Preparing multilabel dataset for training ConvNet with Caffe

Preparing multilabel training set for caffe framework is a bit nontrivial. So, if you have multiple, possibly varying number of ground truth labels for each training example then here is how you can do it using LMDB store. For LMDB data source you need to separate your data input and your labels by creating two LMDB (one for the data and the second one for the labels). You also have to define two data layers in your network definition, set the same batch size for both of them and disable shuffling for the alignment.

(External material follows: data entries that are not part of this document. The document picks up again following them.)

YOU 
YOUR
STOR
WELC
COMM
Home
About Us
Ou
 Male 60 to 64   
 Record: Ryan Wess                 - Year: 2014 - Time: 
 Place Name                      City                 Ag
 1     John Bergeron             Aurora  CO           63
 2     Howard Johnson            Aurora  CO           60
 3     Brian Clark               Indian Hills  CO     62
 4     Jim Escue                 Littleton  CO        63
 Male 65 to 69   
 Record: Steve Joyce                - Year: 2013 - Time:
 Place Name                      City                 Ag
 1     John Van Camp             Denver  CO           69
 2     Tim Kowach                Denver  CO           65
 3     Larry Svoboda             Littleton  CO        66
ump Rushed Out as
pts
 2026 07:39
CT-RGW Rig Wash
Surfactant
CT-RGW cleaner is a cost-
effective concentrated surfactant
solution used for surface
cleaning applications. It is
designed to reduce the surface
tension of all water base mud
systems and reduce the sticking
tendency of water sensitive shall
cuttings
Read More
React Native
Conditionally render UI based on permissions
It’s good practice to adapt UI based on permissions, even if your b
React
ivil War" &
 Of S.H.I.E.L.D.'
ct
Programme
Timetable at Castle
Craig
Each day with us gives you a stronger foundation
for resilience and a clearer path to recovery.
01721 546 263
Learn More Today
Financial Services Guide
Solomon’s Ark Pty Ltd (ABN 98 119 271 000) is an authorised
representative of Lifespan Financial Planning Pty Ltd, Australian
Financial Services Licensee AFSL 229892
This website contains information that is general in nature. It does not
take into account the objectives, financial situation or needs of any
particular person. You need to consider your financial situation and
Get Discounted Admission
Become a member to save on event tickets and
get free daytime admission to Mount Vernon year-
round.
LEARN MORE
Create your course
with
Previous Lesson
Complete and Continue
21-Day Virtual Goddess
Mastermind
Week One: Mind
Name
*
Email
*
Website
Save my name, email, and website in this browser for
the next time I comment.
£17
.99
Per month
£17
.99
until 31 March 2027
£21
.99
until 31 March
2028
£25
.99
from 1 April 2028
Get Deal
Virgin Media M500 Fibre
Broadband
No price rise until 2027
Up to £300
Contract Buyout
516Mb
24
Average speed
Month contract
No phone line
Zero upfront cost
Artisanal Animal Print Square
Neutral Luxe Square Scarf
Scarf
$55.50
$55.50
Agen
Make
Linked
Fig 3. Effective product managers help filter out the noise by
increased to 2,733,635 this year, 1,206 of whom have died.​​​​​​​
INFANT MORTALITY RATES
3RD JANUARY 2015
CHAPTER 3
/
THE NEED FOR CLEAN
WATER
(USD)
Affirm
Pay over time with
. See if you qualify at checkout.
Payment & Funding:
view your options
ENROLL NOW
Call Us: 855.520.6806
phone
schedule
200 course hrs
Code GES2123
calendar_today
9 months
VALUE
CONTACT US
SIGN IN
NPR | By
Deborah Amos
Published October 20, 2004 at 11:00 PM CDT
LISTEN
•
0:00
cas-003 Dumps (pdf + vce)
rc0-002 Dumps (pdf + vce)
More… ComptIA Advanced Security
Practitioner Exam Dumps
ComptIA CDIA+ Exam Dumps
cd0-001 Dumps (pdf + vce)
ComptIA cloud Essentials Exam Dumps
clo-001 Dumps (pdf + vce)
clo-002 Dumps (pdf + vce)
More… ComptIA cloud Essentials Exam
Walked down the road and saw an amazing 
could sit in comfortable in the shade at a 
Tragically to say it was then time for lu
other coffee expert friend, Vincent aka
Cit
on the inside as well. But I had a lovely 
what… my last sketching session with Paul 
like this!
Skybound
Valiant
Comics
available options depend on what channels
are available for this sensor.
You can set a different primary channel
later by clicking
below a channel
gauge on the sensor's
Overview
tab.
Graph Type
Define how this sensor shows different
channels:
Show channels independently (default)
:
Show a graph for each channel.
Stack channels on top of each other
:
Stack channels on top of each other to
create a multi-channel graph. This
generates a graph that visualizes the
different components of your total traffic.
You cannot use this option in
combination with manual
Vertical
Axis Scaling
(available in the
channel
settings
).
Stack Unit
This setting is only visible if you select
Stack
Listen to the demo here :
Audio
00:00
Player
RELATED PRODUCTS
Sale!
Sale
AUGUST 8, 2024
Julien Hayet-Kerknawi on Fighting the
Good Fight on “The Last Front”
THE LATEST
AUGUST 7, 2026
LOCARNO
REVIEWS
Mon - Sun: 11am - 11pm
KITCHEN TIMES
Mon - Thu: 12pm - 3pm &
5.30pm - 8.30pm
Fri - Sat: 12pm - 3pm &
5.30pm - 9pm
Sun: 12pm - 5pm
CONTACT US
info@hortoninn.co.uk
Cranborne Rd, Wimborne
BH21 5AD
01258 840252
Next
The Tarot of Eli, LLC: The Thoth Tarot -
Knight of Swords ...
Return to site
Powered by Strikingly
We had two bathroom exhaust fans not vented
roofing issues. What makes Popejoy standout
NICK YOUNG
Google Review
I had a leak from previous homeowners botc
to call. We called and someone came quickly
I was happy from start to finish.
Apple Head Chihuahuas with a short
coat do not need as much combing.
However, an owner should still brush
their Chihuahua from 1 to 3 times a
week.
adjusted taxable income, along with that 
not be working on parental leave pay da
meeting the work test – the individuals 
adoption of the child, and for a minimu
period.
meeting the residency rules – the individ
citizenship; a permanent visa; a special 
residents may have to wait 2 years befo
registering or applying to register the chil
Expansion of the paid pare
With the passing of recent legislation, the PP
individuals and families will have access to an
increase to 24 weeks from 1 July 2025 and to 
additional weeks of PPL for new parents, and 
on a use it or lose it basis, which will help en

To share it I’ve created a small script available on github. You can run it as in this example:

python create_multilabel_lmdb.py 
	--images /path/to/image_file/images.txt 
	--labels /path/to/labels_file/labels.npy 
	--imagesOut /path/to/image-lmdb 
	--labelsOut /path/to/label-lmdb 
	-n size_of_test_set 
	--maxPx 256 
	--minPx 227 
	--shuffle=true
	

What this script do is reads the images text file having the format like this:

 /path/to/dir/img1.jpg
 /path/to/dir/img2.jpg
 ...

Reads the labels file, which is just a 2d numpy array serialized using numpy, here is the example of an array:

[
	[1,0,1,0,1], 
	[0,1,0,0,1],
	[1,1,0,0,0]
]

The first row indicates that the first image (in the images text file) has labels 1,3 and 5. And the second row says that the second image has labels 2 and 5, the third row - labels 1 and 2. This script also shuffles the data, resizes images preserving an aspect ratio and prints mean image values at the end of the work. If error occures (e.g if some image file is corrupted or missing), the procedure skips the corrupted image and its label and continues the progress.